• Task prompt
Could you write out every record below exactly, leaving out any pictures?

Page images and extracted text
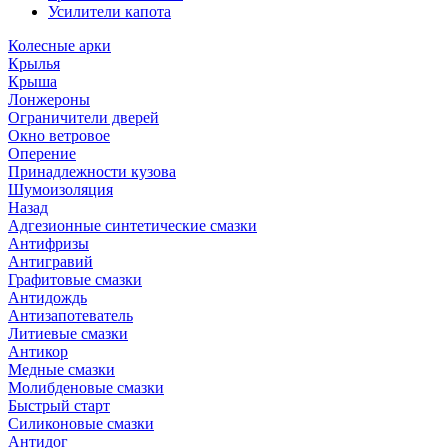
Усилители капота
Колесные арки
Крылья
Крыша
Лонжероны
Ограничители дверей
Окно ветровое
Оперение
Принадлежности кузова
Шумоизоляция
Назад
Адгезионные синтетические смазки
Антифризы
Антигравий
Графитовые смазки
Антидождь
Антизапотеватель
Литиевые смазки
Антикор
Медные смазки
Молибденовые смазки
Быстрый старт
Силиконовые смазки
Антидог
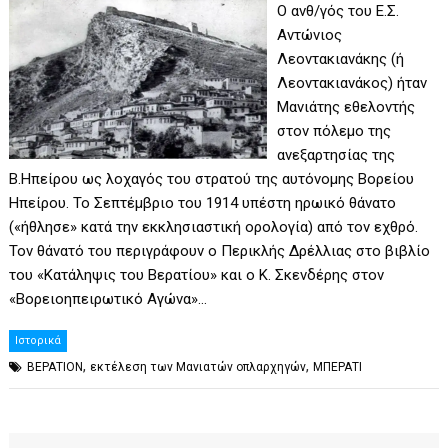
Ο ανθ/γός του Ε.Σ.
Αντώνιος
Λεοντακιανάκης (ή
Λεοντακιανάκος) ήταν
Μανιάτης εθελοντής
στον πόλεμο της
ανεξαρτησίας της
Β.Ηπείρου ως λοχαγός του στρατού της αυτόνομης Βορείου
Ηπείρου. Το Σεπτέμβριο του 1914 υπέστη ηρωικό θάνατο
(«ήθλησε» κατά την εκκλησιαστική ορολογία) από τον εχθρό.
Τον θάνατό του περιγράφουν ο Περικλής Δρέλλιας στο βιβλίο
του «Κατάληψις του Βερατίου» και ο Κ. Σκενδέρης στον
«Βορειοηπειρωτικό Αγώνα»…
Ιστορικά
,
,
ΒΕΡΑΤΙΟΝ
εκτέλεση των Μανιατών οπλαρχηγών
ΜΠΕΡΑΤΙ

• Reply to the task
Усилители капота
Колесные арки
Крылья
Крыша
Лонжероны
Ограничители дверей
Окно ветровое
Оперение
Принадлежности кузова
Шумоизоляция
Назад
Адгезионные синтетические смазки
Антифризы
Антигравий
Графитовые смазки
Антидождь
Антизапотеватель
Литиевые смазки
Антикор
Медные смазки
Молибденовые смазки
Быстрый старт
Силиконовые смазки
Антидог
Ο ανθ/γός του Ε.Σ.
Αντώνιος
Λεοντακιανάκης (ή
Λεοντακιανάκος) ήταν
Μανιάτης εθελοντής
στον πόλεμο της
ανεξαρτησίας της
Β.Ηπείρου ως λοχαγός του στρατού της αυτόνομης Βορείου
Ηπείρου. Το Σεπτέμβριο του 1914 υπέστη ηρωικό θάνατο
(«ήθλησε» κατά την εκκλησιαστική ορολογία) από τον εχθρό.
Τον θάνατό του περιγράφουν ο Περικλής Δρέλλιας στο βιβλίο
του «Κατάληψις του Βερατίου» και ο Κ. Σκενδέρης στον
«Βορειοηπειρωτικό Αγώνα»…
Ιστορικά
,
,
ΒΕΡΑΤΙΟΝ
εκτέλεση των Μανιατών οπλαρχηγών
ΜΠΕΡΑΤΙ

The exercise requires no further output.